Successful digital transformation does involve both digitization and digitalization: digitization makes it easier to capture, organize and manage a variety of data; while digitalization makes it possible to gain more value from all data, focusing on multi-process disruptive change and how to implement these changes throughout an organization. It engages an entire company and its people, rather than just processes and data.

5. Applying systems engineering practices to industrial cybersecurity

Ensuring the cybersecurity of information systems and associated networks has always been challenging. Serious vulnerabilities are identified on a regular basis and new threats continue to emerge to exploit those vulnerabilities. Industrial systems share many of the same vulnerabilities and are subject to the same threats. However, the consequences may be very different and, in some cases, more severe. This makes cybersecurity an imperative for the asset owner, who ultimately must bear the consequences of an adverse event.

The threat is ongoing and evolves constantly, so cybersecurity should not be viewed as a one-time “project” with a defined beginning and end. Since there is no such thing as being fully secure, the preferred approach should be ongoing, similar to the approach used for safety, quality and other performance-based programs.
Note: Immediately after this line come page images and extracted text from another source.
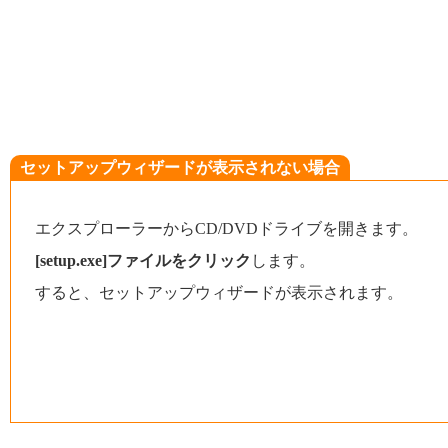
セットアップウィザードが表示されない場合
エクスプローラーからCD/DVDドライブを開きます。
[setup.exe]ファイルをクリック
します。
すると、セットアップウィザードが表示されます。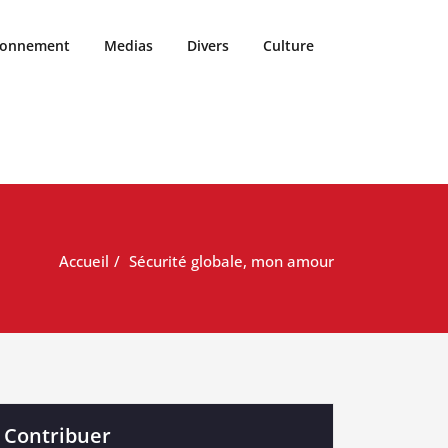
ronnement
Medias
Divers
Culture
Accueil
Sécurité globale, mon amour
Contribuer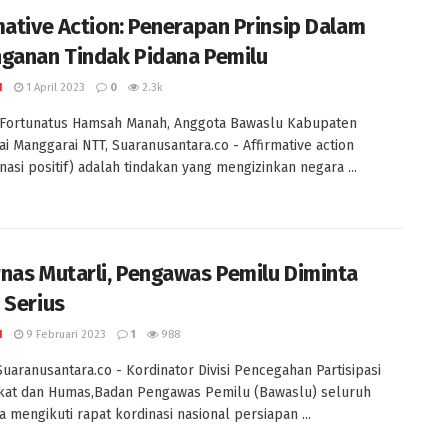
mative Action: Penerapan Prinsip Dalam
ganan Tindak Pidana Pemilu
I
1 April 2023
0
2.3k
 Fortunatus Hamsah Manah, Anggota Bawaslu Kabupaten
i Manggarai NTT, Suaranusantara.co - Affirmative action
inasi positif) adalah tindakan yang mengizinkan negara ...
nas Mutarli, Pengawas Pemilu Diminta
 Serius
I
9 Februari 2023
1
988
 Suaranusantara.co - Kordinator Divisi Pencegahan Partisipasi
kat dan Humas,Badan Pengawas Pemilu (Bawaslu) seluruh
a mengikuti rapat kordinasi nasional persiapan ...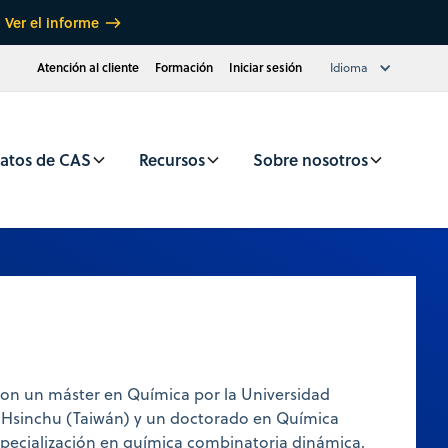
Ver el informe
Atención al cliente
Formación
Iniciar sesión
Idioma
atos de CAS
Recursos
Sobre nosotros
on un máster en Química por la Universidad
 Hsinchu (Taiwán) y un doctorado en Química
specialización en química combinatoria dinámica,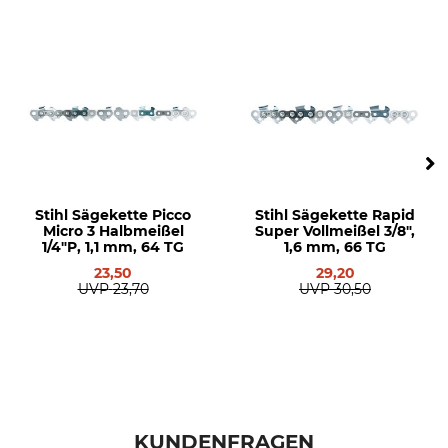
Modellbezeichnung
Hersteller-Artikel-Nr.
ControlCut Halbmeißel .404",
27P-070E
1,6 mm, 70 TG
Treibglieder
70
Stihl Sägekette Picco
Stihl Sägekette Rapid
Micro 3 Halbmeißel
Super Vollmeißel 3/8",
1/4"P, 1,1 mm, 64 TG
1,6 mm, 66 TG
23,50
29,20
UVP
23,70
UVP
30,50
KUNDENFRAGEN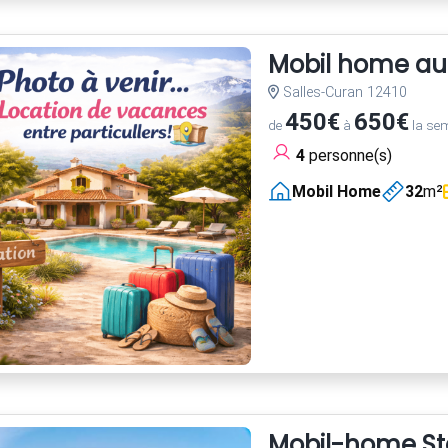
Mobil home au
Salles-Curan 12410
450€
650€
de
à
la se
4
personne(s)
Mobil Home
32
m²
Mobil-home St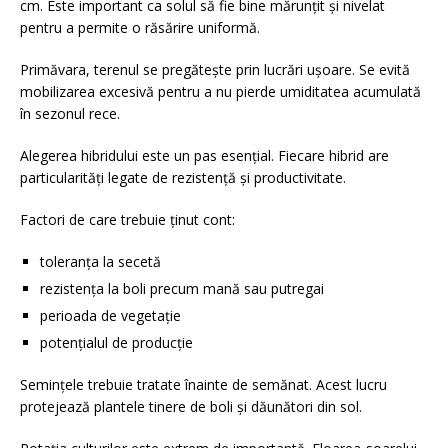
cm. Este important ca solul să fie bine mărunțit și nivelat
pentru a permite o răsărire uniformă.
Primăvara, terenul se pregătește prin lucrări ușoare. Se evită
mobilizarea excesivă pentru a nu pierde umiditatea acumulată
în sezonul rece.
Alegerea hibridului este un pas esențial. Fiecare hibrid are
particularități legate de rezistență și productivitate.
Factori de care trebuie ținut cont:
toleranța la secetă
rezistența la boli precum mană sau putregai
perioada de vegetație
potențialul de producție
Semințele trebuie tratate înainte de semănat. Acest lucru
protejează plantele tinere de boli și dăunători din sol.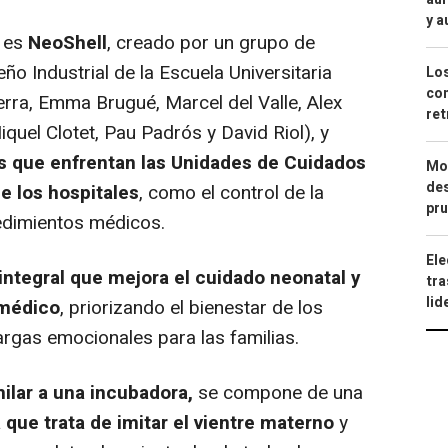
y a
 es
NeoShell
, creado por un grupo de
ño Industrial de la Escuela Universitaria
Los
com
erra, Emma Brugué, Marcel del Valle, Alex
ret
uel Clotet, Pau Padrós y David Riol), y
s que enfrentan las Unidades de Cuidados
Mod
des
e los hospitales
, como el control de la
pru
edimientos médicos.
Ele
integral que mejora el cuidado neonatal y
tra
lid
l médico
, priorizando el bienestar de los
cargas emocionales para las familias.
milar a una incubadora,
se compone de una
que trata de imitar el vientre materno
y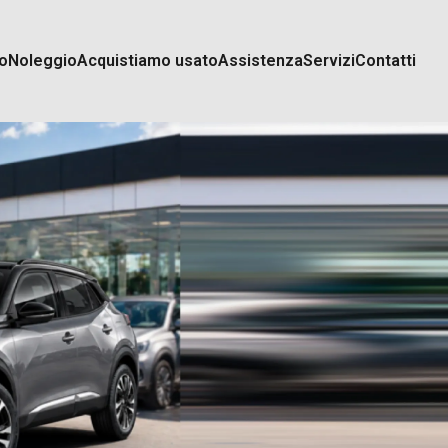
o
Noleggio
Acquistiamo usato
Assistenza
Servizi
Contatti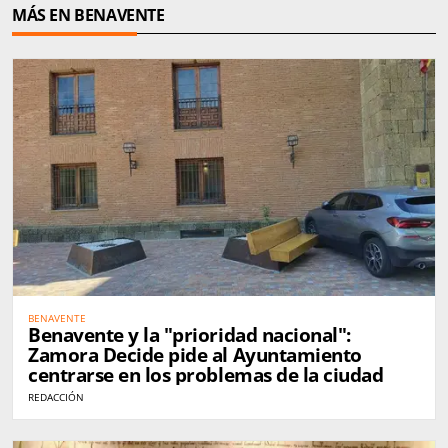
MÁS EN BENAVENTE
BENAVENTE
Benavente y la "prioridad nacional":
Zamora Decide pide al Ayuntamiento
centrarse en los problemas de la ciudad
REDACCIÓN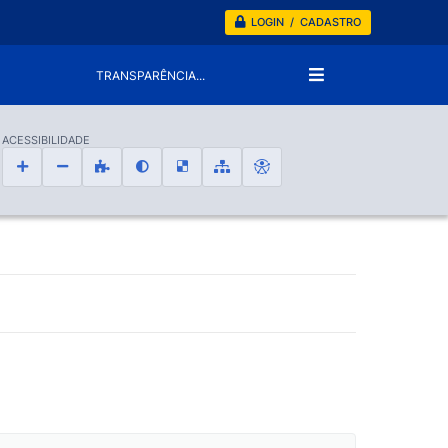
LOGIN / CADASTRO
TRANSPARÊNCIA...
ACESSIBILIDADE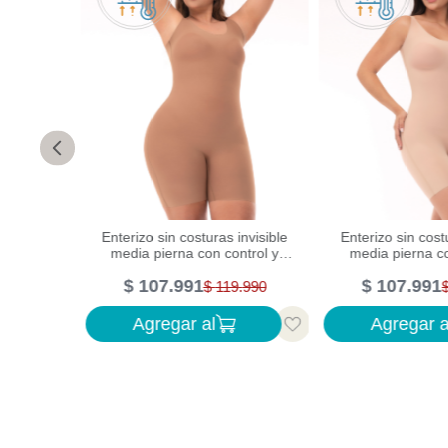
Enterizo sin costuras invisible
Enterizo sin cost
tquirúrgica
media pierna con control y
media pierna co
n ajuste
moldeo completo
moldeo completo
 lumbar
$
107
.
991
$
107
.
991
.
900
$
119
.
990
Agregar al
Agregar a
Similarly, it is not sufficient to focus on specific elements.

Instead, asset identification and management, patch management, threat assessment, and so on are all parts of a broader response that must address all phases of the life cycle. This response begins with identifying principal roles and assigning responsibilities and accountability for each stage of the system life cycle. With these addressed, the well-established systems engineering discipline can provide effective tools and methods to help define, plan, and conduct the response.